### DIRECTIONS FOR THIS TASK
Retype, word for word, every line of the records below starting at the one that contains "Nombres de niño que empiezan por E" and ending at the one that contains "Nombres de Niño Chinos"; include both of those lines and nothing more.

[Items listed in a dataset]
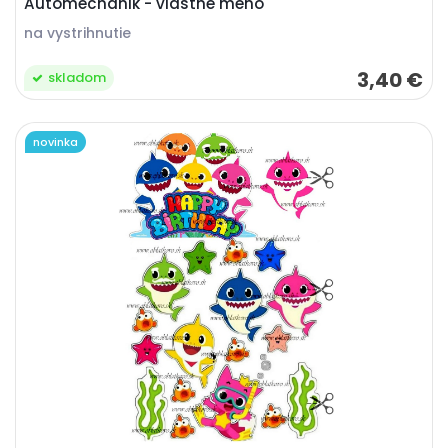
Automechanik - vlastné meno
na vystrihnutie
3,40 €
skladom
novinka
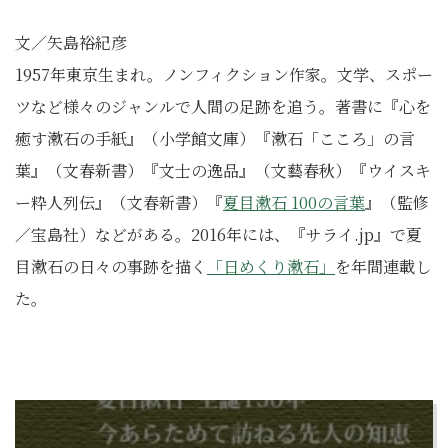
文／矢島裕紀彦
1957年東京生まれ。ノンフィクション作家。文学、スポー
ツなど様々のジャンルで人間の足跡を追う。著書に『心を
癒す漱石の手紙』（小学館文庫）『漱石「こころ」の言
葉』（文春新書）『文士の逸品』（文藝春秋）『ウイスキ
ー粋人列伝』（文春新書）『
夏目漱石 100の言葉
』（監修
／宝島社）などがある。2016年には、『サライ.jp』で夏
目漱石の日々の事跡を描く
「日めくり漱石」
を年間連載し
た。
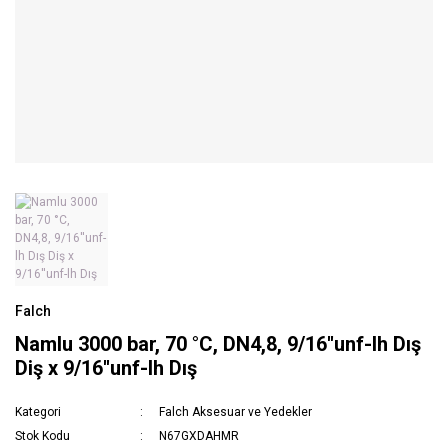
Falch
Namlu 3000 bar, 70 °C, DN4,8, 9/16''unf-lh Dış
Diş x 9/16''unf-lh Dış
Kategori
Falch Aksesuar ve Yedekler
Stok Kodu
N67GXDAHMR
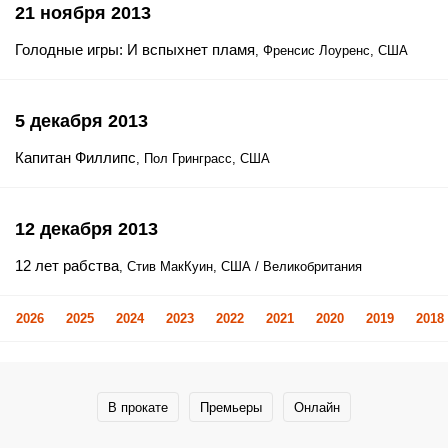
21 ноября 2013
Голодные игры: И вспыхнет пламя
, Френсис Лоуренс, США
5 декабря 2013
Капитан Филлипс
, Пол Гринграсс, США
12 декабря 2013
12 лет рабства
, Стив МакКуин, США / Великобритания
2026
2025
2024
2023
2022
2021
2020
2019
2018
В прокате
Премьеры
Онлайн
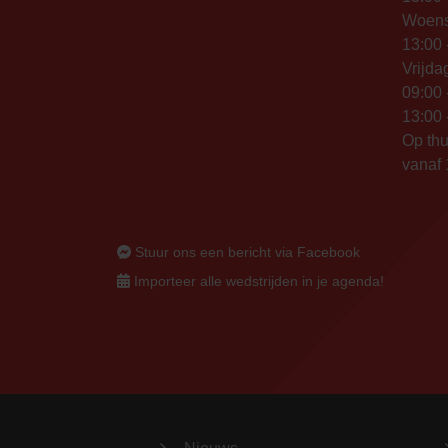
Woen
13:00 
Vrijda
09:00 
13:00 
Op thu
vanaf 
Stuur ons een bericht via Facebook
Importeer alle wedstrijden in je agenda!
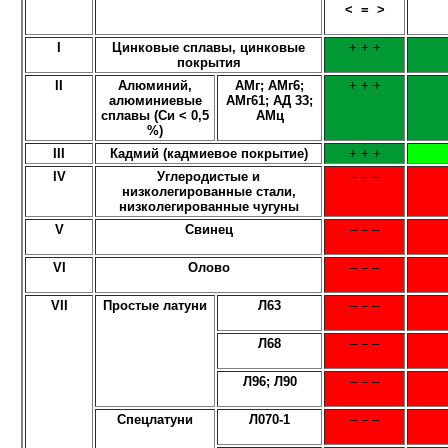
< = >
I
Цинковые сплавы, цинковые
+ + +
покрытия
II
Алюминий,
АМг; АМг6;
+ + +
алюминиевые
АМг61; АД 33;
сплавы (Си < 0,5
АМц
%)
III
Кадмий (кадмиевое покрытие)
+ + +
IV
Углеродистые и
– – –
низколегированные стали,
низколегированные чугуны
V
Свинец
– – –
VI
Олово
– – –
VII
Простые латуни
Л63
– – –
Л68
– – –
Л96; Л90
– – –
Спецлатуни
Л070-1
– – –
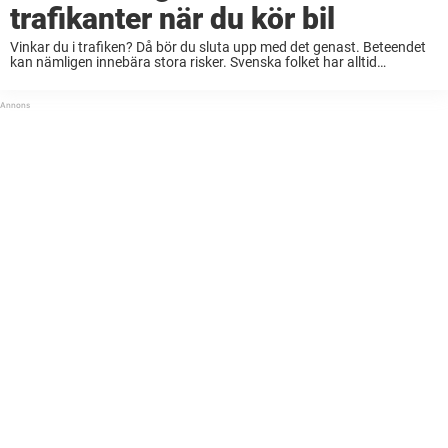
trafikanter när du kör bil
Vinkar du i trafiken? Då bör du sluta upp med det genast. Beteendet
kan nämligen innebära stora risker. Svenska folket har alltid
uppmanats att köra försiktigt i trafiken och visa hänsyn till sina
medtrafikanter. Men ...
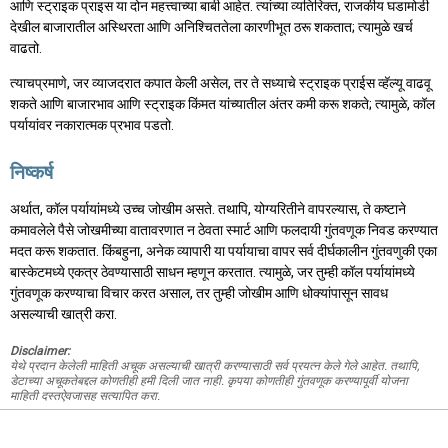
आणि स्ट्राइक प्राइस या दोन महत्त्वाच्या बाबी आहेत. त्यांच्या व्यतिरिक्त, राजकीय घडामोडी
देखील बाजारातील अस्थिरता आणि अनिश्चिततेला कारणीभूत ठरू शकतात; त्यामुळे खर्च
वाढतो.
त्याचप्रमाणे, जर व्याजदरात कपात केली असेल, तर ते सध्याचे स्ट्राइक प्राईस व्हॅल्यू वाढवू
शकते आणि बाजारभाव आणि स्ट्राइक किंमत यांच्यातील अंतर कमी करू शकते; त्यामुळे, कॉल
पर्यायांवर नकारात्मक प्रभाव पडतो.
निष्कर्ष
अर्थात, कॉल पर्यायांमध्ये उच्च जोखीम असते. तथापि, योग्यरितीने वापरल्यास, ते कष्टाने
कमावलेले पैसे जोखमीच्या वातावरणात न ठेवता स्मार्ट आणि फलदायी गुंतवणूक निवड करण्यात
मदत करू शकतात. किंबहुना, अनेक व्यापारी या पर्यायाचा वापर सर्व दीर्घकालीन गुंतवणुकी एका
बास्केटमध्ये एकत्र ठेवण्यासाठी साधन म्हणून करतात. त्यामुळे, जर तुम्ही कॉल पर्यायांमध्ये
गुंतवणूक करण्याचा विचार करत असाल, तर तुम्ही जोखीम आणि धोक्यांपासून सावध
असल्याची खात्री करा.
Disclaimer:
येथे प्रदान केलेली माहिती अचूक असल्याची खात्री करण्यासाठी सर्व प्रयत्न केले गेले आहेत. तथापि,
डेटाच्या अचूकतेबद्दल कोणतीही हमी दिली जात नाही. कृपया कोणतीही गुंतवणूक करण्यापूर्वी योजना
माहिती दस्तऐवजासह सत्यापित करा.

...

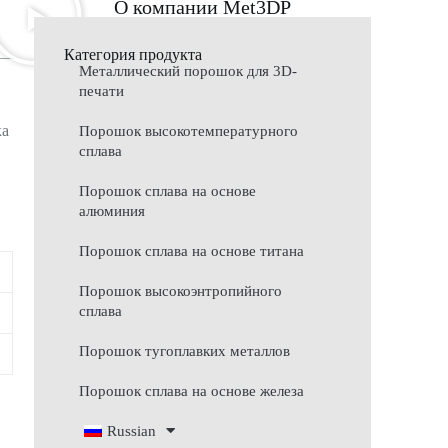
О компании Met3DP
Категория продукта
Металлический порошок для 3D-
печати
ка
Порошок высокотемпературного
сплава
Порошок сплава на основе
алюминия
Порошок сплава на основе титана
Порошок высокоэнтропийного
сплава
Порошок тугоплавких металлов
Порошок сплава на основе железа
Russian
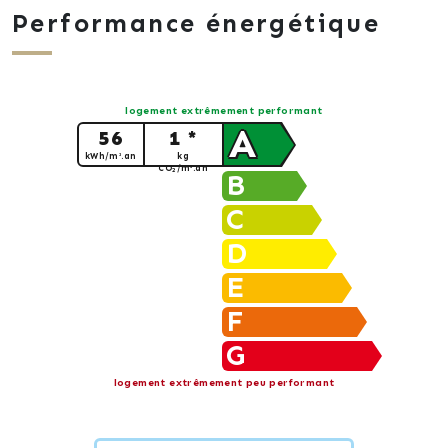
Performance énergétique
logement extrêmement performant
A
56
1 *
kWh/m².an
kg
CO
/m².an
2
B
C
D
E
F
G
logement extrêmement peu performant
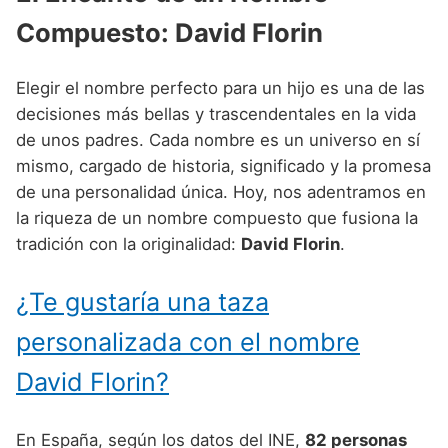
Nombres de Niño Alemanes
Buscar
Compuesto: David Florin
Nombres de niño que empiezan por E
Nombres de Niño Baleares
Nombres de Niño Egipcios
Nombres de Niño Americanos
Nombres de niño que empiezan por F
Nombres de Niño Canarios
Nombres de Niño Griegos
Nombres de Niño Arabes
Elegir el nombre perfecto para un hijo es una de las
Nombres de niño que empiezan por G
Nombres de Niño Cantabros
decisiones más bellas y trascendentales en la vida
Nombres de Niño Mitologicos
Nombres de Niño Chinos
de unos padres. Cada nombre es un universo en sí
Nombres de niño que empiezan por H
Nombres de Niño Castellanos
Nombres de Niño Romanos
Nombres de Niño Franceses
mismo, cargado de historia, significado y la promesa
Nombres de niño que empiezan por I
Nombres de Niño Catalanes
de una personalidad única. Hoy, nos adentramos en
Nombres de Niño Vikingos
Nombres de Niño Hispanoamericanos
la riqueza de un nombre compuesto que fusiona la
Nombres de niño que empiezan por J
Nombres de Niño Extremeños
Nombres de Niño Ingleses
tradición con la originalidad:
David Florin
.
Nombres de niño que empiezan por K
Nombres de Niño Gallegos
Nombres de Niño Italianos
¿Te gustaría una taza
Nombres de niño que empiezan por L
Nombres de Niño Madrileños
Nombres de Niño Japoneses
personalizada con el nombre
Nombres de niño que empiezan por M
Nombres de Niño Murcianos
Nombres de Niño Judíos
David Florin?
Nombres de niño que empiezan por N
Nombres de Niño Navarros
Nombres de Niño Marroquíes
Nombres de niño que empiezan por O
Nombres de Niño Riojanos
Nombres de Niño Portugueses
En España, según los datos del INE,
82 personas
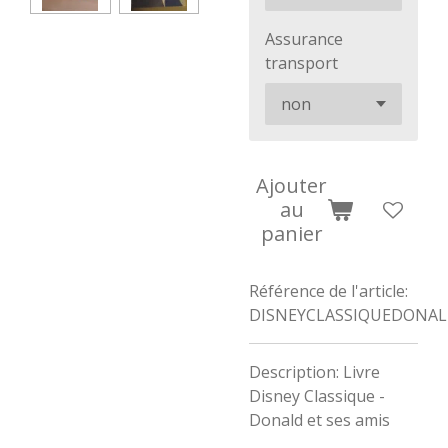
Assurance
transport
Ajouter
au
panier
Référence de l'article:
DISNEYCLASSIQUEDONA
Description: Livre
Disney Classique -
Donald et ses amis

### ANSWER SECTION
Nombres de niño que empiezan por E
Nombres de Niño Baleares
Nombres de Niño Egipcios
Nombres de Niño Americanos
Nombres de niño que empiezan por F
Nombres de Niño Canarios
Nombres de Niño Griegos
Nombres de Niño Arabes
Elegir el nombre perfecto para un hijo es una de las
Nombres de niño que empiezan por G
Nombres de Niño Cantabros
decisiones más bellas y trascendentales en la vida
Nombres de Niño Mitologicos
Nombres de Niño Chinos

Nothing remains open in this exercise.